Habían transcurrido 2 minutos y 30 segundos, y los ofrecimientos fueron suplantados por una estrepitosa secuencia de pisadas. El silencio de la noche amplificaba el sonido de la suela de los zapatos estrellándose sobre los peldaños. Llegué a pensar que los movimientos respondían a una huida, pero enseguida recordé la mala costumbre de los muchachos de la azotea, habituados en bajar las escaleras a puro galope.
Ya fuera del apartamento y enfrascado en el cierre de la puerta, noté que los pasos de la presunta fuga, se desvanecían. Recorrían los últimos escalones del primer piso. El proponente se marchaba con una última aseveración: “no lo pienses más, coge tus señoritas”.

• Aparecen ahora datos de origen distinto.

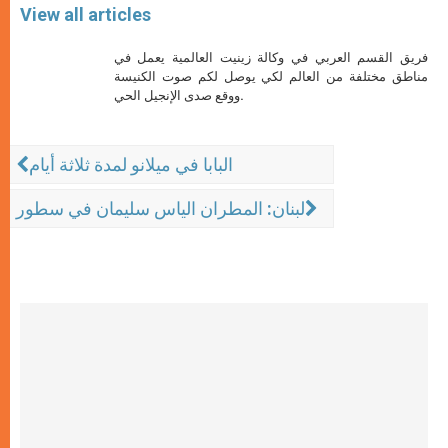
View all articles
فريق القسم العربي في وكالة زينيت العالمية يعمل في
مناطق مختلفة من العالم لكي يوصل لكم صوت الكنيسة
ووقع صدى الإنجيل الحي.
البابا في ميلانو لمدة ثلاثة أيام
لبنان: المطران الياس سليمان في سطور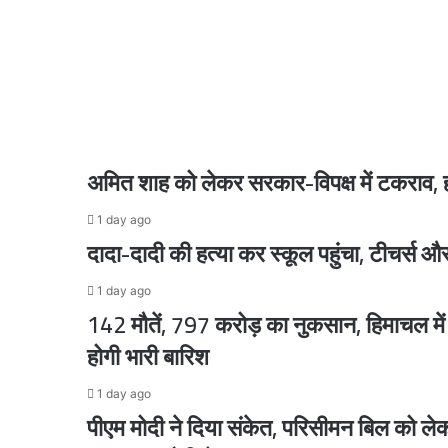
17 hours ago
सरकार और छात्रों के बीच सकारात्मक वार्ता, अंतिम स
18 hours ago
अमित शाह को लेकर सरकार-विपक्ष में टकराव, हं
1 day ago
18 hours ago
दादा-दादी की हत्या कर स्कूल पहुंचा, टीचर्स और
पीएम मोदी और नेतन्याहू के बीच फोन पर हुई बातचीत,
1 day ago
142 मौतें, 797 करोड़ का नुकसान, हिमाचल मे
18 hours ago
होगी भारी बारिश
1 day ago
पीएम मोदी ने दिया संकेत, परिसीमन बिल को लेकर
23 hours ago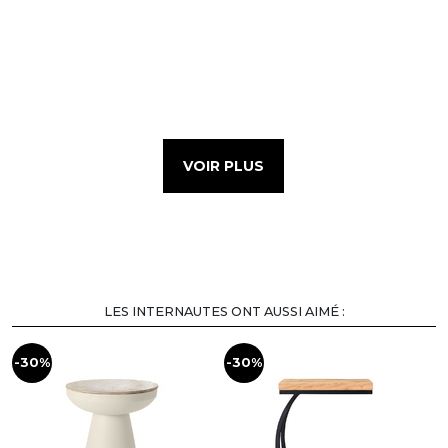
VOIR PLUS
LES INTERNAUTES ONT AUSSI AIMÉ :
-30%
-30%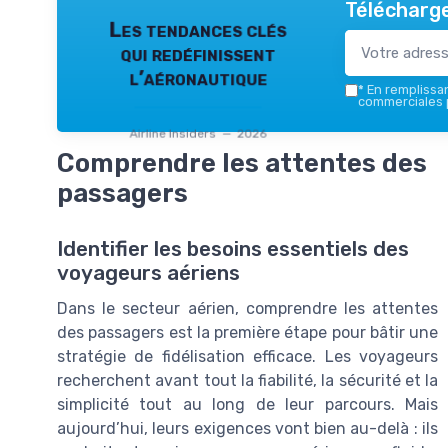
Télécharge
Les tendances clés
qui redéfinissent
l’aéronautique
*
En remplissant
commerciales p
Airline Insiders — 2026
Comprendre les attentes des
passagers
Identifier les besoins essentiels des
voyageurs aériens
Dans le secteur aérien, comprendre les attentes
des passagers est la première étape pour bâtir une
stratégie de fidélisation efficace. Les voyageurs
recherchent avant tout la fiabilité, la sécurité et la
simplicité tout au long de leur parcours. Mais
aujourd’hui, leurs exigences vont bien au-delà : ils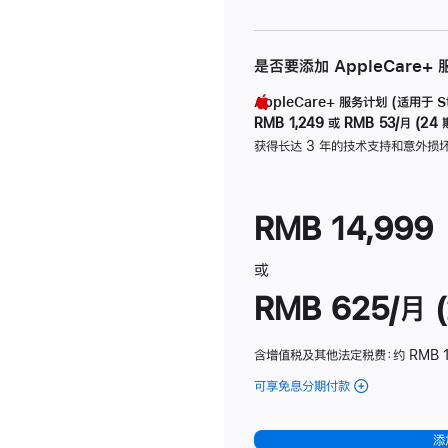
是否要添加 AppleCare+
AppleCare+ 服务计划 (适用于 Stu
RMB 1,249
或
RMB 53/月 (24 
获得长达 3 年的技术支持和意外损
RMB 14,999
或
RMB 625/月 (
含增值税及其他法定税费
：约 RMB 
可享免息分期付款
(Studio
Display
-
添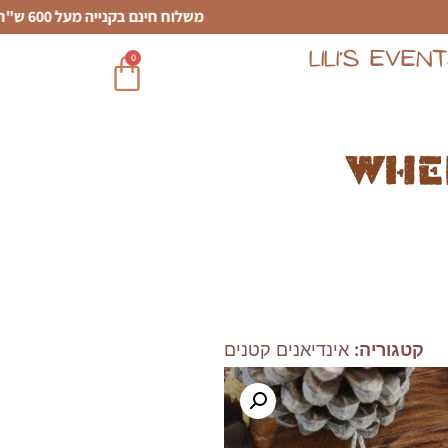
משלוח חינם בקנייה מעל 600 ש"ח
LILI’S EVEN
0
Whe
קטגוריה:
אינדיאנים קטנים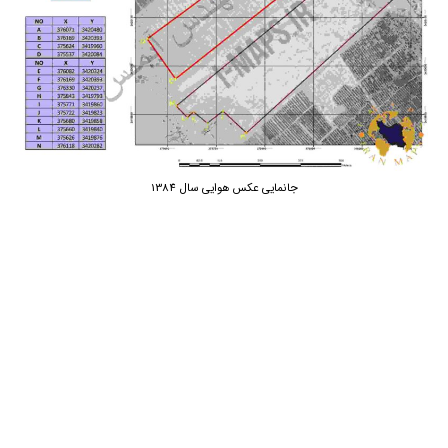
جانمایی عکس هوایی سال 1384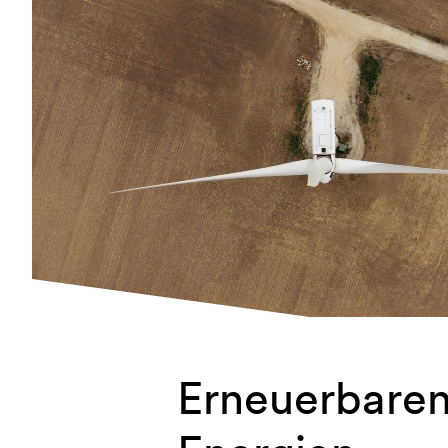
Erneuerbare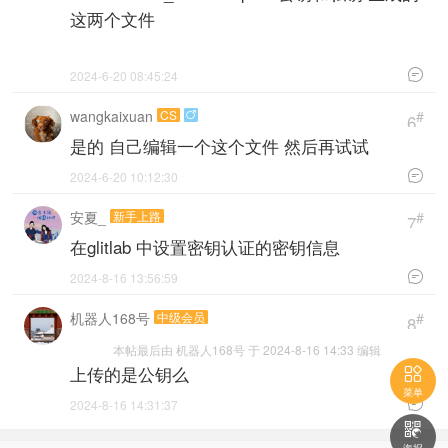
这两个文件

2024-6-20 08:45:24
wangkaixuan
CS
#

6
是的 自己编辑一个这个文件 然后再试试

2024-6-20 10:12:30
安夏_
新手上路
#
7
在glitlab 中设置密钥认证的密钥信息

2024-8-16 13:56:59
机器人168号
中级会员
#
8
本帖最后由 机器人168号 于 2024-8-16 14:33 编辑
上传的是公钥么

菜单

2024-8-16 14:31:37
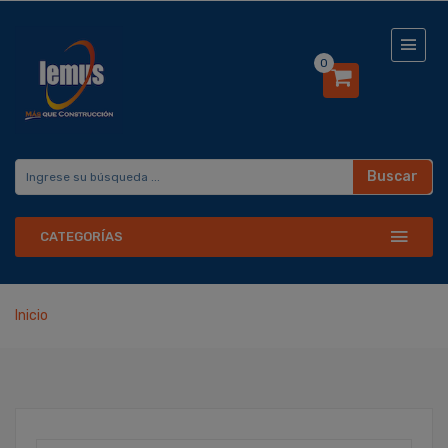
0
Buscar
CATEGORÍAS
Inicio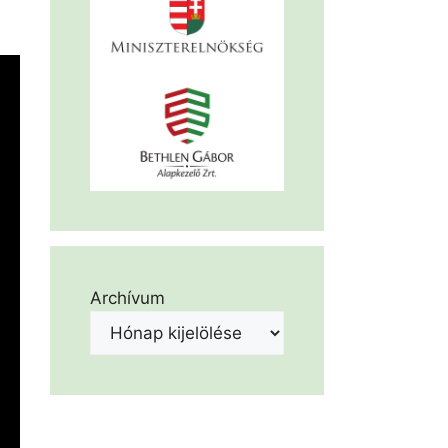
Archívum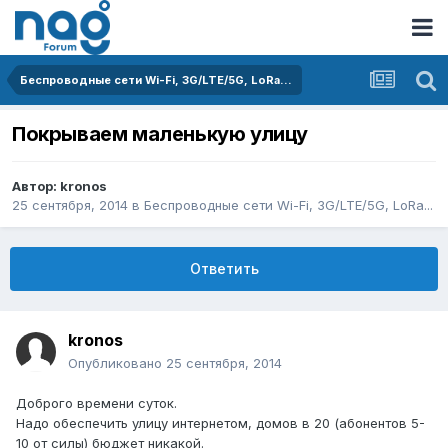
Беспроводные сети Wi-Fi, 3G/LTE/5G, LoRa...
Покрываем маленькую улицу
Автор:
kronos
25 сентября, 2014
в
Беспроводные сети Wi-Fi, 3G/LTE/5G, LoRa...
Ответить
kronos
Опубликовано
25 сентября, 2014
Доброго времени суток.
Надо обеспечить улицу интернетом, домов в 20 (абонентов 5-
10 от силы) бюджет никакой.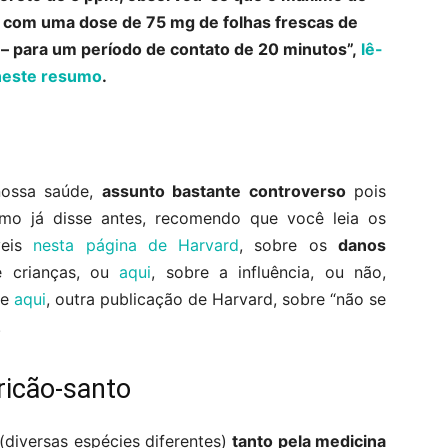
 com uma dose de 75 mg de folhas frescas de
– para um período de contato de 20 minutos”,
lê-
neste resumo
.
nossa saúde,
assunto bastante controverso
pois
como já disse antes, recomendo que você leia os
veis
nesta página de Harvard
, sobre os
danos
 crianças, ou
aqui
, sobre a influência, ou não,
 e
aqui
, outra publicação de Harvard, sobre “não se
.
ricão-santo
(diversas espécies diferentes)
tanto pela medicina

Esa noche se consumó el pecado. Fueron cuatro a dos pesos cada una. Estaban deliciosas. “Tengo que hacer las ventas a esta hora. La policía me dijo que la próxima vez no sería otra multa. Si me sorprenden voy directo para la prisión por dos años”. El muchacho me explicaba con el convencimiento de persistir en su labor a pesar del riesgo.
“Yo lo que hago es revenderlas. Por cada una me busca un peso”, me dijo en un tono que denotaba cierta satisfacción.
De regreso a la casa, probé uno de los dulces. Efectivamente estaban frescos. Tenía el postre asegurado para el día siguiente, gracias a aquel vendedor a domicilio.
Aunque haya resistencia, al final caemos en las redes del mercado negro. La necesidad produce olas y sobre las transgresiones a la legalidad es posible restarle dramatismo al naufragio. Así es la vida en Cuba. Socialmente incorregible, anárquica.
No son solamente las señoritas, también hay carne de res, utensilios de limpieza, pan caliente y un sinfín de productos. Todo más barato y con posibilidad de lograr alguna que otra rebaja.
A partir del recrudecimiento de la persecución policial ha habido un reajuste de este tipo de comercio. Es mejor la noche para los negocios ilícitos.
Los versos de Walt Whitman cedieron a esos seductores pregones que primero asustan, después crean un remolino de seducciones y acto seguido impulsan a perseguir a su autor.
Con ese pecado no hay arrepentimiento que valga. Sobre todo cuando las señoritas son de chocolate.